Come molti Europei, anche io sono stato disorientato dalla vittoria di Donald Trump, che la maggior parte degli analisti giudicava improbabile, per non dire del tutto impossibile.
Al di là delle mie opinioni personali sul personaggio, evidentemente irrilevanti, da giurista dell’economia posso tentare di azzardare qualche previsione sulle conseguenze – economiche, più che politiche – dell’affermazione di un personaggio certamente controverso, ma soprattutto espressione di un capitalismo individuale ed individualistico, basato sul settore immobiliare ma poi espansosi progressivamente verso altri ambiti economico-finanziari.

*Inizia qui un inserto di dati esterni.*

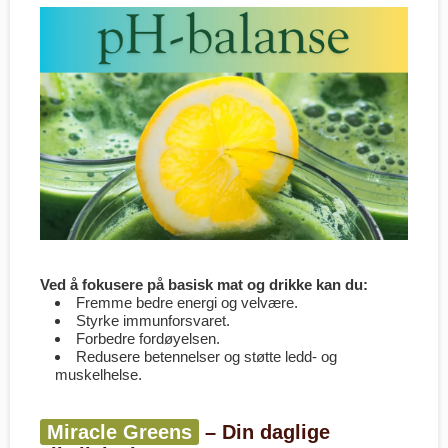
Ved å fokusere på basisk mat og drikke kan du:
Fremme bedre energi og velvære.
Styrke immunforsvaret.
Forbedre fordøyelsen.
Redusere betennelser og støtte ledd- og
muskelhelse.
Miracle Greens
– Din daglige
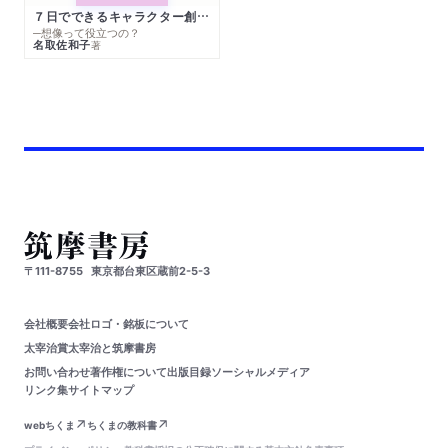
７日でできるキャラクター創作入門
─想像って役立つの？
名取佐和子
著
〒111-8755
東京都台東区蔵前2-5-3
会社概要
会社ロゴ・銘板について
太宰治賞
太宰治と筑摩書房
お問い合わせ
著作権について
出版目録
ソーシャルメディア
リンク集
サイトマップ
webちくま
ちくまの教科書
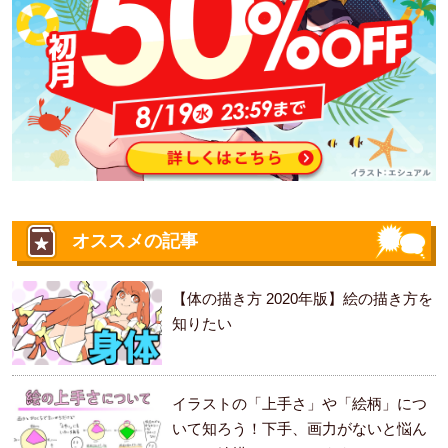
オススメの記事
【体の描き方 2020年版】絵の描き方を
知りたい
イラストの「上手さ」や「絵柄」につ
いて知ろう！下手、画力がないと悩ん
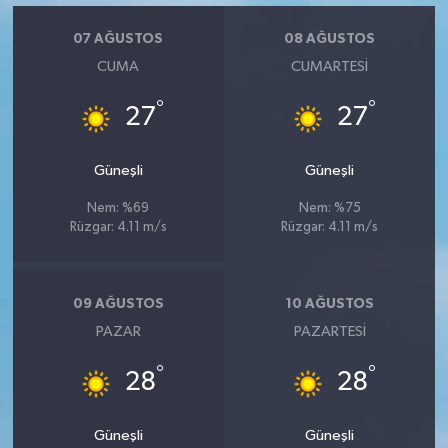
07 AĞUSTOS
08 AĞUSTOS
CUMA
CUMARTESI
°
°
27
27
Güneşli
Güneşli
Nem: %69
Nem: %75
Rüzgar: 4.11 m/s
Rüzgar: 4.11 m/s
09 AĞUSTOS
10 AĞUSTOS
PAZAR
PAZARTESI
°
°
28
28
Güneşli
Güneşli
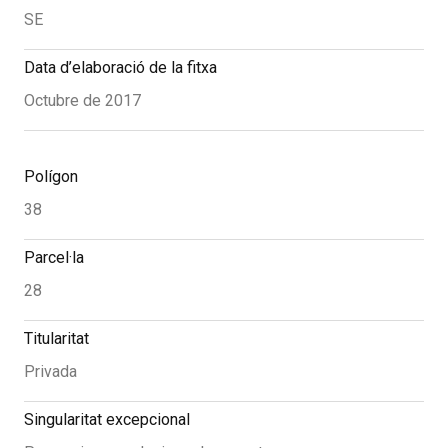
SE
Data d’elaboració de la fitxa
Octubre de 2017
Polígon
38
Parcel·la
28
Titularitat
Privada
Singularitat excepcional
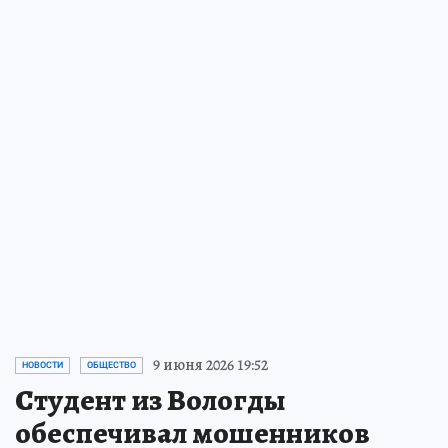
9 июня 2026 19:52
НОВОСТИ
ОБЩЕСТВО
Студент из Вологды
обеспечивал мошенников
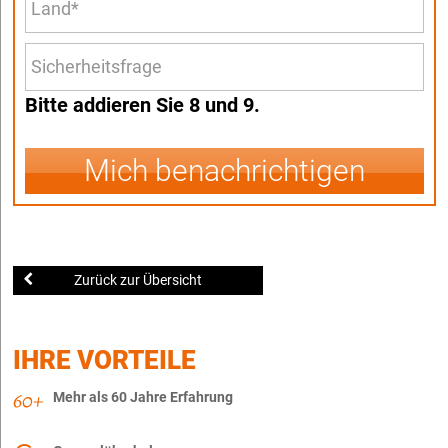
Bitte addieren Sie 8 und 9.
Mich benachrichtigen
Zurück zur Übersicht
IHRE VORTEILE
Mehr als 60 Jahre Erfahrung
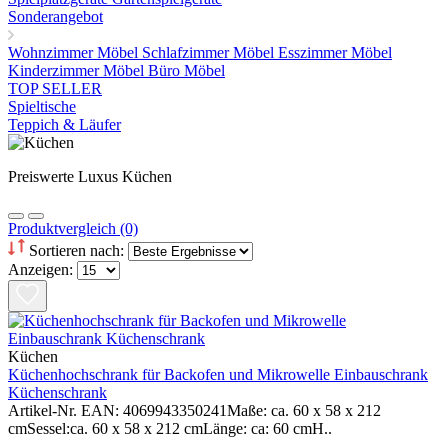
Sonderangebot
Wohnzimmer Möbel
Schlafzimmer Möbel
Esszimmer Möbel
Kinderzimmer Möbel
Büro Möbel
TOP SELLER
Spieltische
Teppich & Läufer
Preiswerte Luxus Küchen
Produktvergleich (0)
Sortieren nach:
Anzeigen:
Küchen
Küchenhochschrank für Backofen und Mikrowelle Einbauschrank
Küchenschrank
Artikel-Nr. EAN: 4069943350241Maße: ca. 60 x 58 x 212
cmSessel:ca. 60 x 58 x 212 cmLänge: ca: 60 cmH..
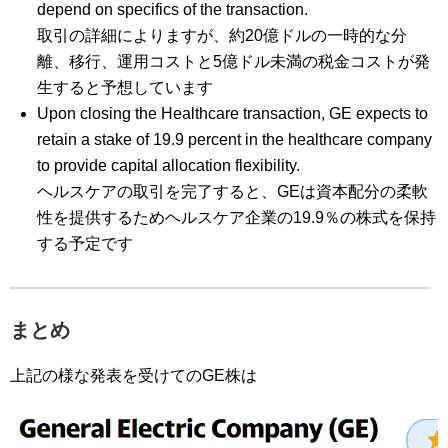
depend on specifics of the transaction.
取引の詳細によりますが、約20億ドルの一時的な分
離、移行、運用コストと5億ドル未満の税金コストが発
生すると予想しています
Upon closing the Healthcare transaction, GE expects to
retain a stake of 19.9 percent in the healthcare company
to provide capital allocation flexibility.
ヘルスケアの取引を完了すると、GEは資本配分の柔軟
性を提供するためヘルスケア企業の19.9％の株式を保持
する予定です
まとめ
上記の様な発表を受けてのGE株は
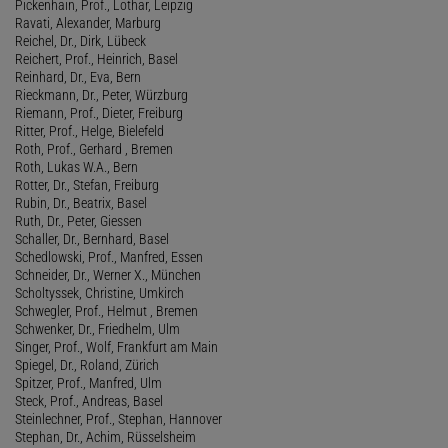
Pickenhain, Prof., Lothar, Leipzig
Ravati, Alexander, Marburg
Reichel, Dr., Dirk, Lübeck
Reichert, Prof., Heinrich, Basel
Reinhard, Dr., Eva, Bern
Rieckmann, Dr., Peter, Würzburg
Riemann, Prof., Dieter, Freiburg
Ritter, Prof., Helge, Bielefeld
Roth, Prof., Gerhard , Bremen
Roth, Lukas W.A., Bern
Rotter, Dr., Stefan, Freiburg
Rubin, Dr., Beatrix, Basel
Ruth, Dr., Peter, Giessen
Schaller, Dr., Bernhard, Basel
Schedlowski, Prof., Manfred, Essen
Schneider, Dr., Werner X., München
Scholtyssek, Christine, Umkirch
Schwegler, Prof., Helmut , Bremen
Schwenker, Dr., Friedhelm, Ulm
Singer, Prof., Wolf, Frankfurt am Main
Spiegel, Dr., Roland, Zürich
Spitzer, Prof., Manfred, Ulm
Steck, Prof., Andreas, Basel
Steinlechner, Prof., Stephan, Hannover
Stephan, Dr., Achim, Rüsselsheim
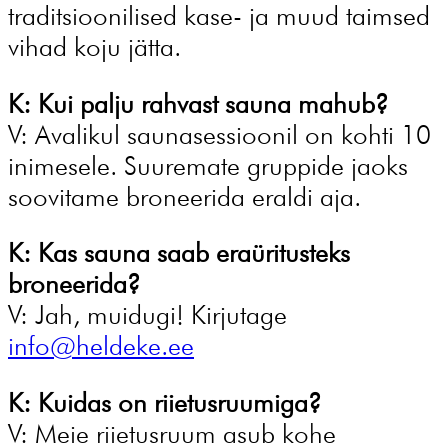
traditsioonilised kase- ja muud taimsed
vihad koju jätta.
K: Kui palju rahvast sauna mahub?
V: Avalikul saunasessioonil on kohti 10
inimesele. Suuremate gruppide jaoks
soovitame broneerida eraldi aja.
K: Kas sauna saab eraüritusteks
broneerida?
V: Jah, muidugi! Kirjutage
info@heldeke.ee
K: Kuidas on riietusruumiga?
V: Meie riietusruum asub kohe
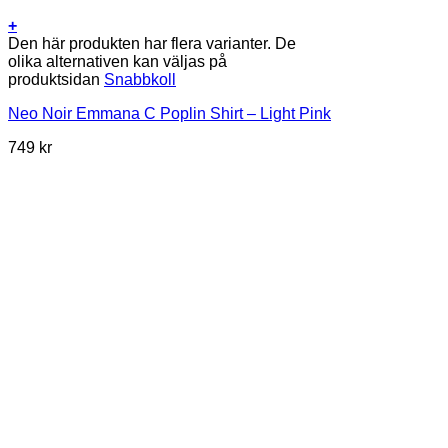
+
Den här produkten har flera varianter. De
olika alternativen kan väljas på
produktsidan
Snabbkoll
Neo Noir Emmana C Poplin Shirt – Light Pink
749
kr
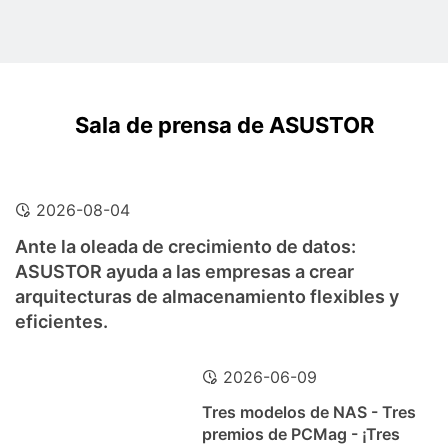
Sala de prensa de ASUSTOR
2026-08-04
Ante la oleada de crecimiento de datos:
ASUSTOR ayuda a las empresas a crear
arquitecturas de almacenamiento flexibles y
eficientes.
2026-06-09
Tres modelos de NAS - Tres
premios de PCMag - ¡Tres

Quello che in primo luogo dovremo aspettarci è un accento molto minore sul ruolo degli USA quale attore principale nella regolazione dell’economia mondiale. Trump è dichiaratamente isolazionista e protezionista, e presumibilmente cercherà di frenare l’importazione delle merci dai Paesi del sudest asiatico piuttosto che espandere la vendita di prodotti americani in quei mercati.
Ciò provocherà certamente una contrazione del PIL mondiale, e nel contempo una frenata dell’espansione dell’economia cinese ed indiana, che a propria volta si tradurrà – sia pure in un periodo di tempo non breve – nella riduzione dell’acquisto di materie prime dai classici Paesi esportatori (Russia in primis). Un effetto a catena rischioso, in quanto indurrà, se non affiancato da una robusta domanda interna dei vari Paesi coinvolti, rischi recessivi in un contesto economico globale già particolarmente fragile.
Altro effetto presumibile di una presidenza Trump sarà un ritorno a mercati finanziari fortemente deregolati e dunque sostanzialmente lasciati a se stessi. Il neopresidente ha fatto più volte cenno alla sua intenzione di abolire il Dodd Frank Act (uno dei più significativi raggiungimenti della presidenza Obama) che ha introdotto nel mercato finanziario americano elementi di tutela dei consumatori e degli investitori retail. I grossi gruppi bancari e finanziari non vedevano ovviamente di buon occhio questo strumento, e sono già numerosi i segni di plauso delle grandi lobbies alla prospettiva di un suo depotenziamento o totale abolizione.
Infine, l’ulteriore prospettiva dell’abolizione dell’Obamacare e di una politica fiscale volta alla detassazione dei redditi alti e delle rendite finanziarie provocherà l’aumento delle disuguaglianze sociali, posizionando gli USA (già non certo virtuosi nella graduatoria del Coefficiente di Gini) tra i Paesi ove la forbice tra ricchi e poveri è più accentuata.
Le mie previsioni non sono dunque ottimistiche. L’unico elemento positivo, forse, è che le politiche di Trump (perlomeno, quelle annunciate) metteranno presumibilmente una pietra tombale sul TTIP, il Trattato di interscambio atlantico su cui mi sono più volte espresso in maniera critica. Magra consolazione, forse, ma pur sempre una consolazione.